August 13, 2009 at 3:32 pm
(This post was last modified: August 13, 2009 at 3:48 pm by Jon Paul.)
(August 13, 2009 at 3:19 pm)EvidenceVsFaith Wrote: 1) The universe can work just fine without a transcendal 'God'. 2) If God can exist from the beginning then so can the universe, 3) and the universe is less complex than the universe + God.1) If there is a transcendental God, then he is a necessary being, and then the universe cannot work "just fine without him". If there is not, then there is not a necessity of that being, and then the universe can work just fine without him. You just proved, yet again, that all you really have to offer is a presupposition: namely the presupposition that there is not a necessary being, only in which case the latter conclusion is correct.
2) A transcendental God is not just a God who exists only from the beginning, but exactly transcendental to time, and therefore nontemporal and existing wholly apart from the beginning and the ending. Otherwise he would be immanent and temporal, not transcendent.
3) Not according to the doctrine of divine simplicity, which signifies that God is the simplest possible being, and that the origin of the complex universe is in God, the simple being whose attributes all reflect on his singular (mono) ontology, as opposed to the attributes of the universe and its capability for containing a multiplicity of them which are not equal and much complexity and contradictions, as opposed to the singular ontology of the necessary being.

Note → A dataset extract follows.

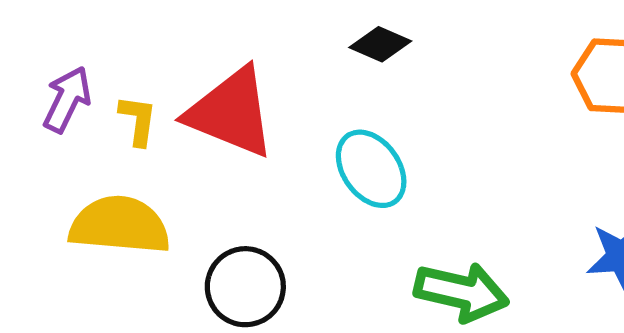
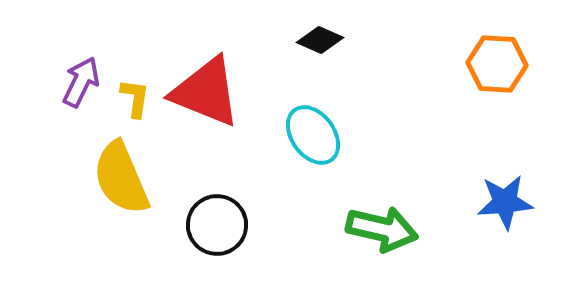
yellow semicircle: (120, 225) -> (121, 178), turned -118

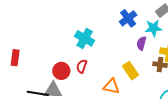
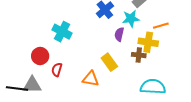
red semicircle: (82, 66) -> (57, 70), moved
red circle: (61, 71) -> (40, 56), moved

(August 13, 2009 at 3:19 pm)EvidenceVsFaith Wrote: So I need some physcial evidence of him, because if he's non-physcial I can't detect him, I can't know of any evidence of him, so there's no reason top believe in him.You can test Gods existence through the principles of logic, rational and empirical inquiry, since if God truly exists, then his existence has effects which means that we can know, by understanding the nature of reality, whether God is the source for the effect we call the universe. Though you cannot directly observe him, that doesn't exclude evidence, neither of purely rational nor empirically based kinds. We've been over this before; direct observation is not the only kind of evidence of a thing. There is also evidence after the effect.
(August 13, 2009 at 3:22 pm)LukeMC Wrote: So your god is allowed to be uncreated but my universe isn't? Why isn't god an actualised potentiality? He just "is" yet my universe must be caused?[/hide]Look around you. You see that this universe is impure actuality, which means a composition of actuality and potentiality through actualised potentiality, because what exists now has unrealised potencies, which means the aptitude for change or for a new thing coming to be true of that thing. That which has unrealised potencies, is not pure actuality, because pure actuality is not purely actual unless it is completely (purely) actual, with nothing being unactual -unrealised/still potential- in it; if it is not purely actual -realised-, and has unrealised potencies, it is impure actuality (like our universe), and it has aptitude for change, and it will constantly change and evolve and unactual real potencies of that thing can (and will) become actual, and this constantly keeps happening while it exists. That is not pure actuality; that is impure actuality, that is, the actuality of a potency which is itself an actualised potency of another thing, and which itself carries other unactual potencies in itself that have yet to become actual.
The people who are the most bigoted are the people who have no convictions at all.